§ **THE TASK**
Exclude all pictures from your copy of the data below, which should otherwise match exactly.
#####
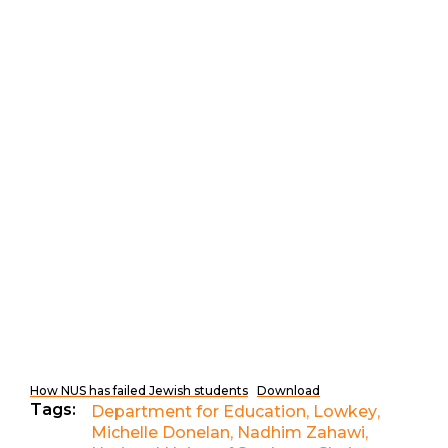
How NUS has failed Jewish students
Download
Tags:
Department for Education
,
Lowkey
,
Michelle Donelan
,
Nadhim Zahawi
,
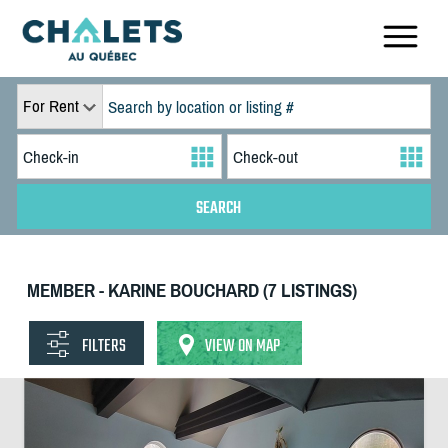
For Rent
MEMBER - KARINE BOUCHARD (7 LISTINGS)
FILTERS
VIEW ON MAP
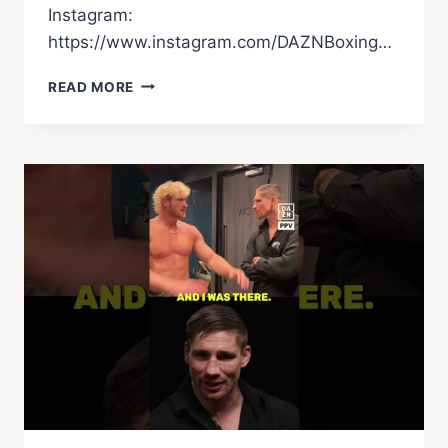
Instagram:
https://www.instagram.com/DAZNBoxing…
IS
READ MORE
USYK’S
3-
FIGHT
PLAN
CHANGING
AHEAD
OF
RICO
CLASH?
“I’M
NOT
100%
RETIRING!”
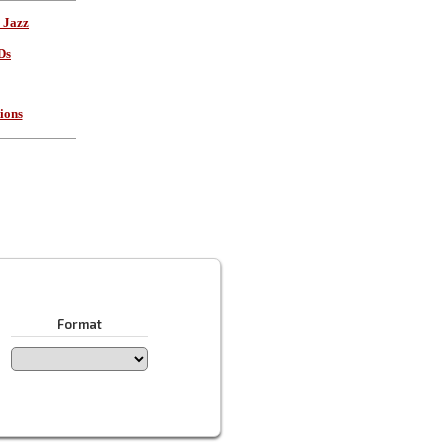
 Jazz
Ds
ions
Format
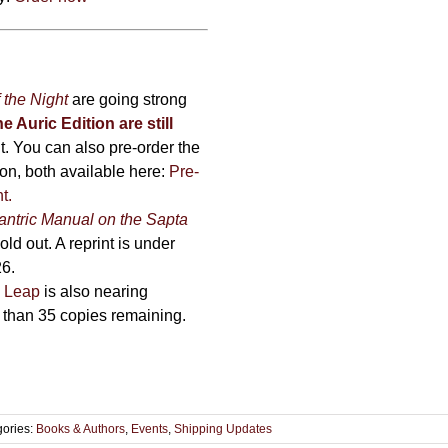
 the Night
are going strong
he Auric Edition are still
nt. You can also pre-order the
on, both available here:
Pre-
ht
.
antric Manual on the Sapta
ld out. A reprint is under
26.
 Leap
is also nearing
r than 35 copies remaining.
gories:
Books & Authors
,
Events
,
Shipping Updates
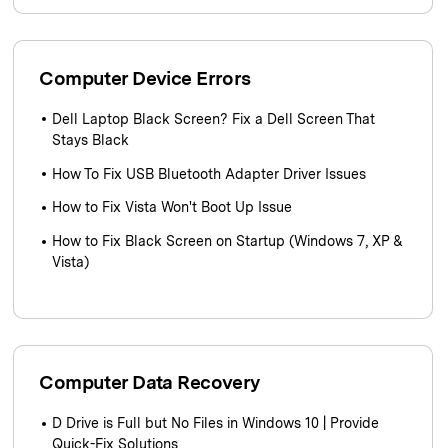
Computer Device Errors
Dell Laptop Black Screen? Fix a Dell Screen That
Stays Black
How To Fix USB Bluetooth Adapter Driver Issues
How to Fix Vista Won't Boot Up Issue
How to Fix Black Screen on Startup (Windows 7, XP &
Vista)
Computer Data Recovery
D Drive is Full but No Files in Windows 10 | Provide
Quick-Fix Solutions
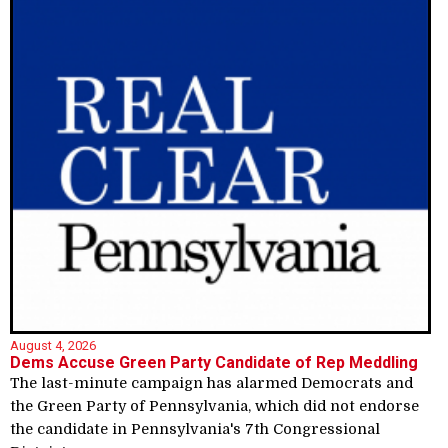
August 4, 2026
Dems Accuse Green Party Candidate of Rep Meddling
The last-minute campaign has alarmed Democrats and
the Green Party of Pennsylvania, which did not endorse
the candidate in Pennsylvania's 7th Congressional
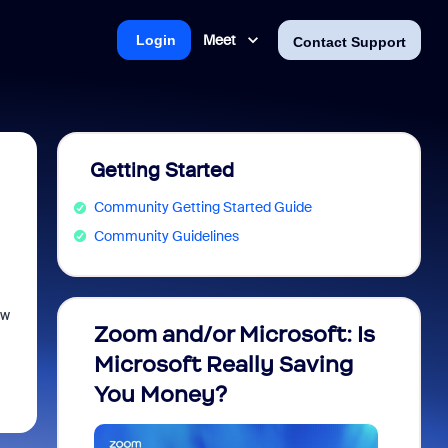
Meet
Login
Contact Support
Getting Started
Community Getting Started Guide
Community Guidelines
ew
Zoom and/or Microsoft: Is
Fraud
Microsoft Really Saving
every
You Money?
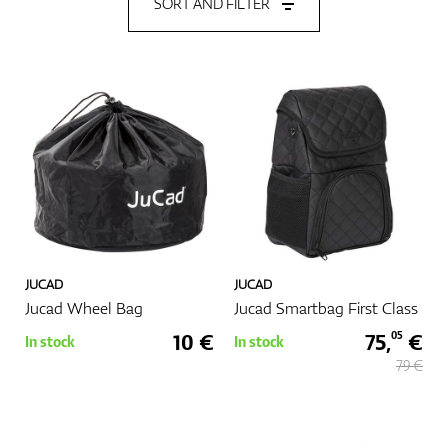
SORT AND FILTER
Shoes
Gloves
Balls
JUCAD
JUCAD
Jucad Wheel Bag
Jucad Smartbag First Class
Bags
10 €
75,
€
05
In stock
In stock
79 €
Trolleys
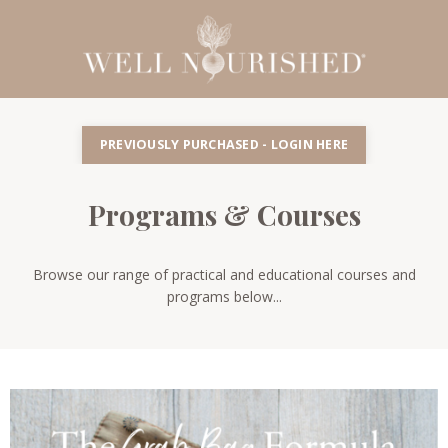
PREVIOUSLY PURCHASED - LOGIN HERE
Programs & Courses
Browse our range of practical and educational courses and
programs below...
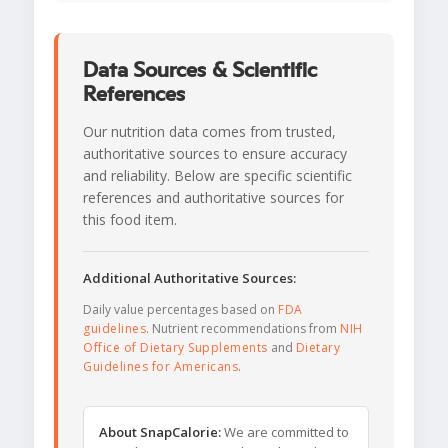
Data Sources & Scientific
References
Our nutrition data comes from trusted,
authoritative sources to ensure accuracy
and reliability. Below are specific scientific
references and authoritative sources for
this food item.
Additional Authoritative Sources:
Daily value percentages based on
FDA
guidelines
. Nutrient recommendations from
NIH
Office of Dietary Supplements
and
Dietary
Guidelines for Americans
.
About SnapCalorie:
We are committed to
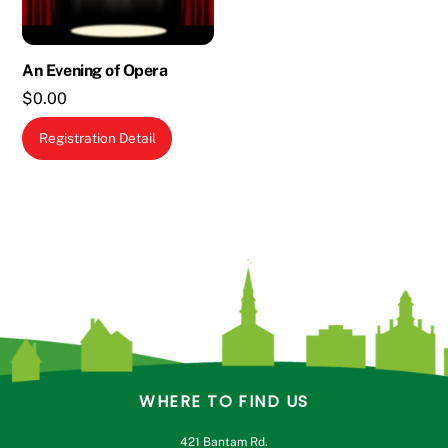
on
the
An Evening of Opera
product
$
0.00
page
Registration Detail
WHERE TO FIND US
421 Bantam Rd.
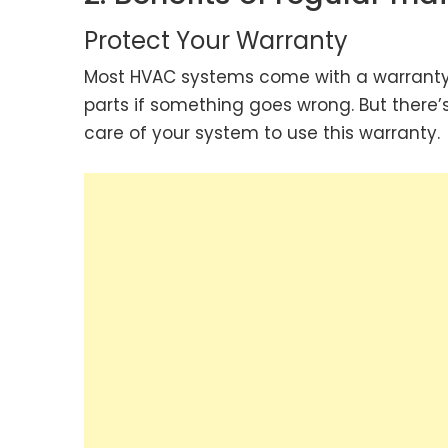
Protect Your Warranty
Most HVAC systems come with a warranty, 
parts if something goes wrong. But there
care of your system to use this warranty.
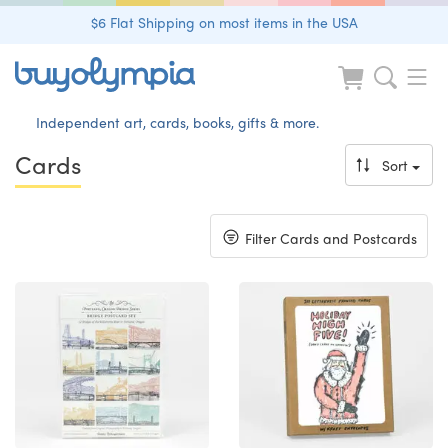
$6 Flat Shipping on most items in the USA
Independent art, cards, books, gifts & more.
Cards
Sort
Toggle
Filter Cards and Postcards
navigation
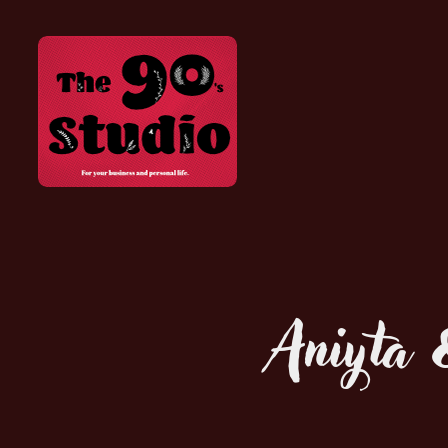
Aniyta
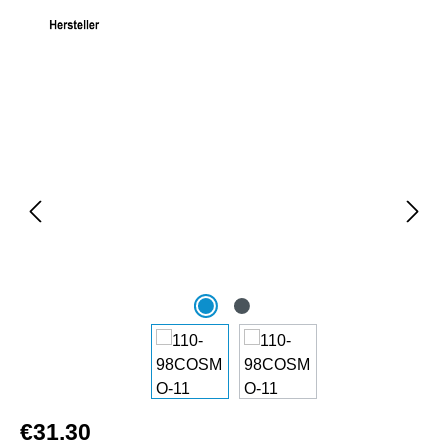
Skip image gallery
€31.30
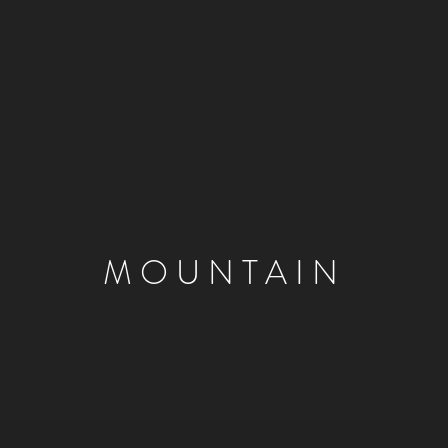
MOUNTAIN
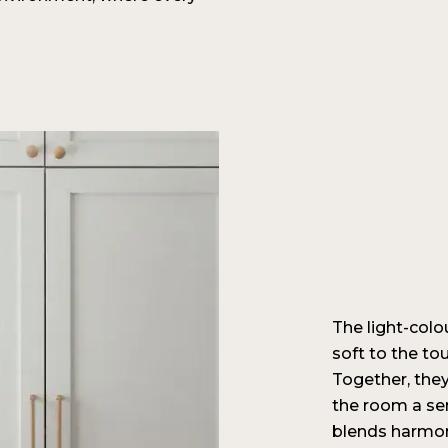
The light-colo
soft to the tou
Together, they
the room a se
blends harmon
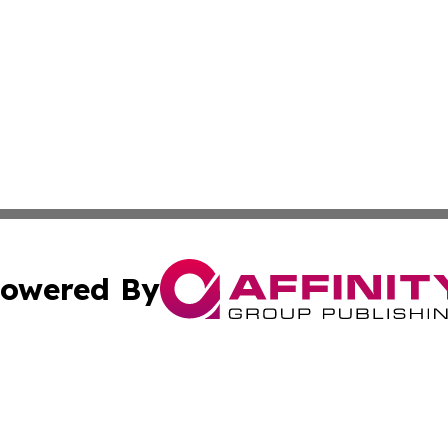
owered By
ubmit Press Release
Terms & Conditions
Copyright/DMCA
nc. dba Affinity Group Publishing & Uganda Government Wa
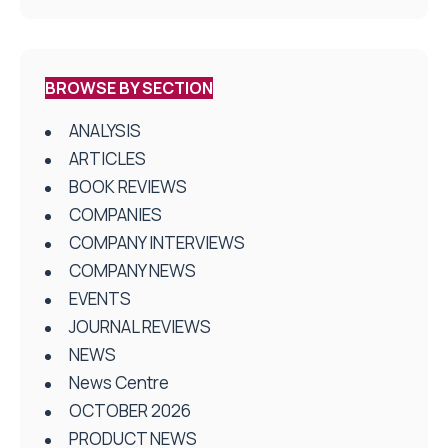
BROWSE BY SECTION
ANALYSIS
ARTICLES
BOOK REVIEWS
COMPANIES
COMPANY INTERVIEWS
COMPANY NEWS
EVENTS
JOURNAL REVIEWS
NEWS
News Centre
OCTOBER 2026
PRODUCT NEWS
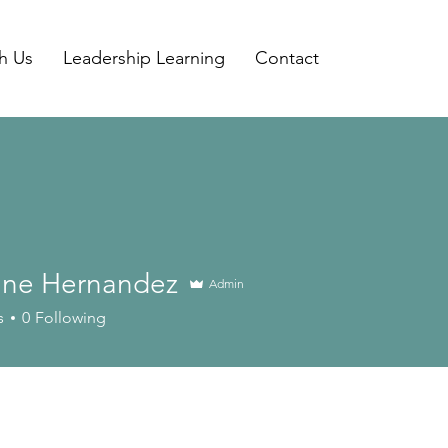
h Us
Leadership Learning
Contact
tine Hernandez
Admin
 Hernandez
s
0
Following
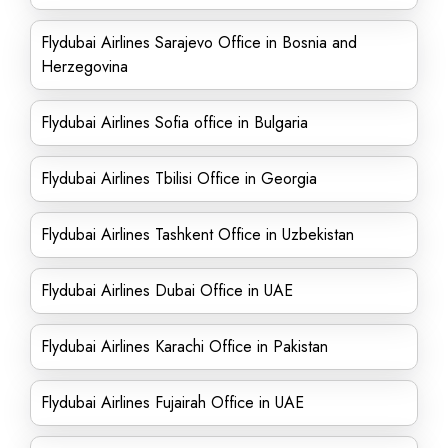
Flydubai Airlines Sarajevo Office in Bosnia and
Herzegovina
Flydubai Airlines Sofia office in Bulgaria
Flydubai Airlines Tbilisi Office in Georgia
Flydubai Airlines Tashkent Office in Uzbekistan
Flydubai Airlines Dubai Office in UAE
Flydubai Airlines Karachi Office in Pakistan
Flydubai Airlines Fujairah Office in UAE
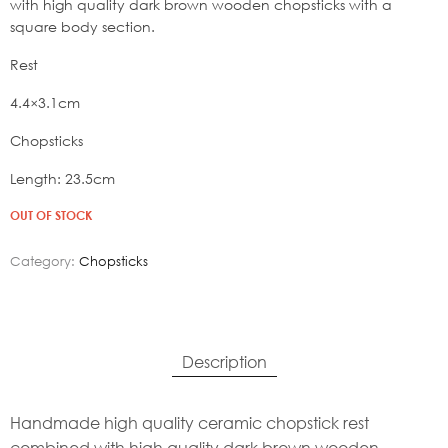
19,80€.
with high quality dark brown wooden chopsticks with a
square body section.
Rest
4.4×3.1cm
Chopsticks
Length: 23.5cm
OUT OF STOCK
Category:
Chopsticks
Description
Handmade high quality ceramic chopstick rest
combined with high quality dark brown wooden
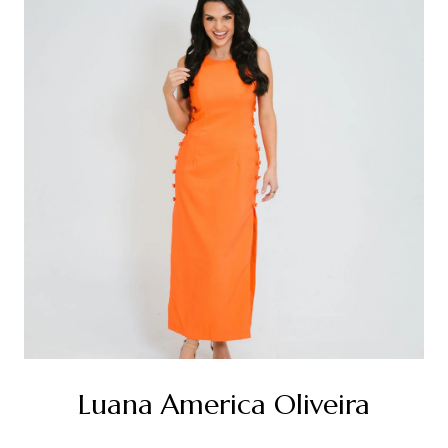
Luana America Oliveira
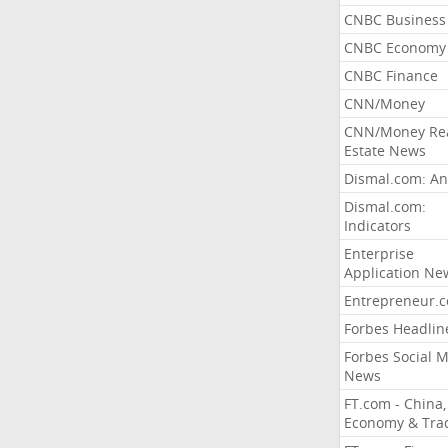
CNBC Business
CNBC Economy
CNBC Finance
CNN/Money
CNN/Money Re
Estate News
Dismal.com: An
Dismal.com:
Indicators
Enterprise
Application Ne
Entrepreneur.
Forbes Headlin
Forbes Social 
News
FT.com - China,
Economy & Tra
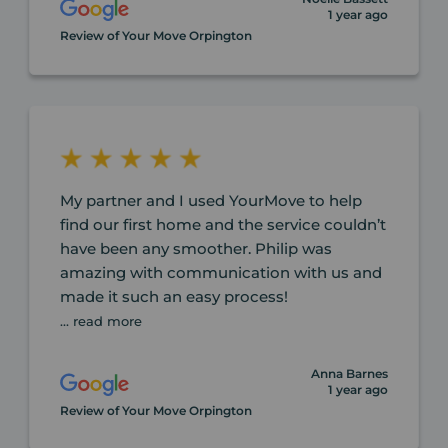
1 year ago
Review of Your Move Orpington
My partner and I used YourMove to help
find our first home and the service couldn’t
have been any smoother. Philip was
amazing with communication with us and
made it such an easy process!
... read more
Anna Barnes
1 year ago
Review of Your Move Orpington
#####
§ **ANSWER AREA**
How NUS has failed Jewish students
Download
Tags:
Department for Education
,
Lowkey
,
Michelle Donelan
,
Nadhim Zahawi
,
For Rent
MEMBER - KARINE BOUCHARD (7 LISTINGS)
FILTERS
VIEW ON MAP
Instagram:
https://www.instagram.com/DAZNBoxing…
IS
READ MORE
USYK’S
3-
FIGHT
PLAN
CHANGING
AHEAD
OF
RICO
CLASH?
“I’M
NOT
100%
RETIRING!”
 Jazz
Ds
ions
Format
 the Night
are going strong
he Auric Edition are still
nt. You can also pre-order the
on, both available here:
Pre-
ht
.
antric Manual on the Sapta
ld out. A reprint is under
26.
 Leap
is also nearing
r than 35 copies remaining.
gories:
Books & Authors
,
Events
,
Shipping Updates
Computer Device Errors
Dell Laptop Black Screen? Fix a Dell Screen That
Stays Black
How To Fix USB Bluetooth Adapter Driver Issues
How to Fix Vista Won't Boot Up Issue
How to Fix Black Screen on Startup (Windows 7, XP &
Vista)
Computer Data Recovery
D Drive is Full but No Files in Windows 10 | Provide
Quick-Fix Solutions
August 4, 2026
Dems Accuse Green Party Candidate of Rep Meddling
The last-minute campaign has alarmed Democrats and
the Green Party of Pennsylvania, which did not endorse
the candidate in Pennsylvania's 7th Congressional
Meet
Login
Contact Support
Getting Started
Community Getting Started Guide
Community Guidelines
ew
Zoom and/or Microsoft: Is
Fraud
Microsoft Really Saving
every
You Money?
SORT AND FILTER
Shoes
Gloves
Balls
JUCAD
JUCAD
Jucad Wheel Bag
Jucad Smartbag First Class
Bags
10 €
75,
€
05
In stock
In stock
79 €
Trolleys
PREVIOUSLY PURCHASED - LOGIN HERE
Programs & Courses
Browse our range of practical and educational courses and
programs below...
Data Sources & Scientific
References
Our nutrition data comes from trusted,
authoritative sources to ensure accuracy
and reliability. Below are specific scientific
references and authoritative sources for
this food item.
Additional Authoritative Sources:
Daily value percentages based on
FDA
guidelines
. Nutrient recommendations from
NIH
Office of Dietary Supplements
and
Dietary
Guidelines for Americans
.
About SnapCalorie:
We are committed to
on
the
An Evening of Opera
product
$
0.00
page
Registration Detail
WHERE TO FIND US
421 Bantam Rd.
Protect Your Warranty
Most HVAC systems come with a warranty, 
parts if something goes wrong. But there
care of your system to use this warranty.
$6 Flat Shipping on most items in the USA
Independent art, cards, books, gifts & more.
Cards
Sort
Toggle
Filter Cards and Postcards
navigation
Aniyta
Skip image gallery
€31.30
MOUNTAIN
The light-colo
soft to the tou
Together, they
the room a se
blends harmon
owered By
ubmit Press Release
Terms & Conditions
Copyright/DMCA
nc. dba Affinity Group Publishing & Uganda Government Wa
BROWSE BY SECTION
ANALYSIS
ARTICLES
BOOK REVIEWS
COMPANIES
COMPANY INTERVIEWS
COMPANY NEWS
EVENTS
JOURNAL REVIEWS
NEWS
News Centre
OCTOBER 2026
PRODUCT NEWS
h Us
Leadership Learning
Contact
tine Hernandez
Admin
 Hernandez
s
0
Following
Flydubai Airlines Sarajevo Office in Bosnia and
Herzegovina
Flydubai Airlines Sofia office in Bulgaria
Flydubai Airlines Tbilisi Office in Georgia
Flydubai Airlines Tashkent Office in Uzbekistan
Flydubai Airlines Dubai Office in UAE
Flydubai Airlines Karachi Office in Pakistan
Flydubai Airlines Fujairah Office in UAE
19,80€.
with high quality dark brown wooden chopsticks with a
square body section.
Rest
4.4×3.1cm
Chopsticks
Length: 23.5cm
OUT OF STOCK
Category:
Chopsticks
Description
Handmade high quality ceramic chopstick rest
combined with high quality dark brown wooden
Luana America Oliveira
CNBC Business
CNBC Economy
CNBC Finance
CNN/Money
CNN/Money Re
Estate News
Dismal.com: An
Dismal.com:
Indicators
Enterprise
Application Ne
Entrepreneur.
Forbes Headlin
Forbes Social 
News
FT.com - China,
Economy & Tra
1 year ago
Review of Your Move Orpington
My partner and I used YourMove to help
find our first home and the service couldn’t
have been any smoother. Philip was
amazing with communication with us and
made it such an easy process!
... read more
Anna Barnes
1 year ago
Review of Your Move Orpington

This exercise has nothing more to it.